Dit dogma staat niet los van politiek en democratie. Rome zette destijds de Heilige Maagd in tegen de communisten die in Italië de op een na grootste politieke partij waren en in Frankrijk de grootste. Maria-Tenhemelopneming is sindsdien in het grootste deel van de Europese Unie een wettelijke feestdag (15 augustus). Maar bij ons niet, want de EU is geen feestdagenunie.

Het oudste dogma van de democratie

Voor wie niet gelooft dat Maria via een soort ‘beam me up’ – zoals in 1966 geïntroduceerd in  de televisieserie Star Trek – naar de hemel is opgestegen, geldt de banvloek: Anathema Sit. Hij is geen deel meer van de katholieke kerk. Bijna 20 procent van alle Nederlanders is dat nog wel.

In een monarchie of in een aristocratie stellen de heersers dat zij het beste weten hoe een land te besturen. Daar recht tegenover staat het oudste en moeilijkst te aanvaarden dogma van de democratie: Dat iedere kiesgerechtigde in staat is om te beoordelen hoe het land bestuurd moet worden. Wij kennen immers allemaal mensen die dat niet kunnen.

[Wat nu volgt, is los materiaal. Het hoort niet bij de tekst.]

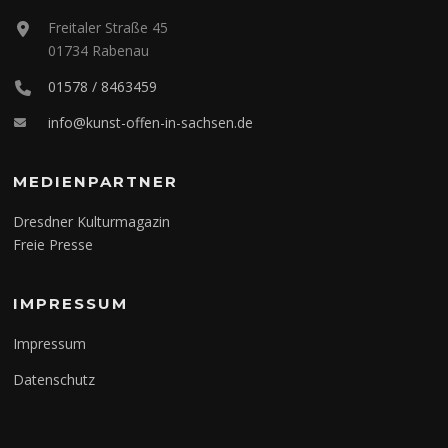
Freitaler Straße 45
01734 Rabenau
01578 / 8463459
info@kunst-offen-in-sachsen.de
MEDIENPARTNER
Dresdner Kulturmagazin
Freie Presse
IMPRESSUM
Impressum
Datenschutz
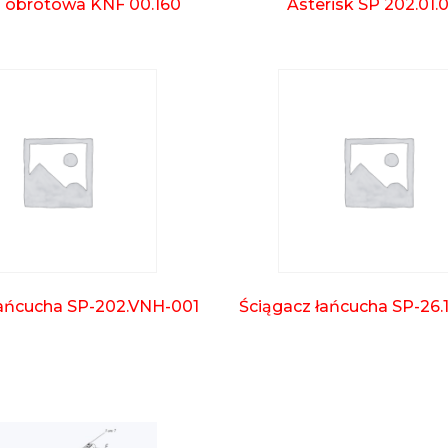
 obrotowa KNF 00.160
Asterisk SP 202.01.
łańcucha SP-202.VNH-001
Ściągacz łańcucha SP-26.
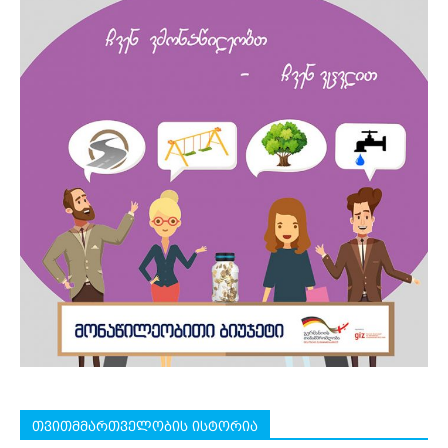
თვითმმართველობის ისტორია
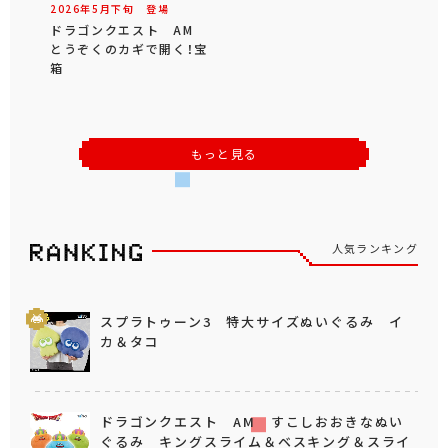
2026年
5
月
下旬
登場
ドラゴンクエスト AM
とうぞくのカギで開く！宝
箱
もっと見る
人気ランキング
スプラトゥーン3 特大サイズぬいぐるみ イ
カ＆タコ
ドラゴンクエスト AM すこしおおきなぬい
ぐるみ キングスライム＆ベスキング＆スライ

In het oude Athene kon iedere burger nog een beredeneerde mening hebben over alle staatszaken. Toen hoefde dat geen dogma te zijn. Maar sinds het begin van de twintigste eeuw is het werkterrein van de overheid zo exponentieel vergroot, dat de wetgeving iedereen die niet in het betreffende onderwerp is gespecialiseerd boven de pet gaat. Walter Lippmann – de Amerikaanse voorloper van onze mr. G.B.J. Hiltermann –  schreef al in 1922 in zijn boek Public Opinion:  ‘It is no longer possible to believe in the original dogma of democracy; that the knowledge needed for he management of human affairs comes up spontaneously from the human heart.’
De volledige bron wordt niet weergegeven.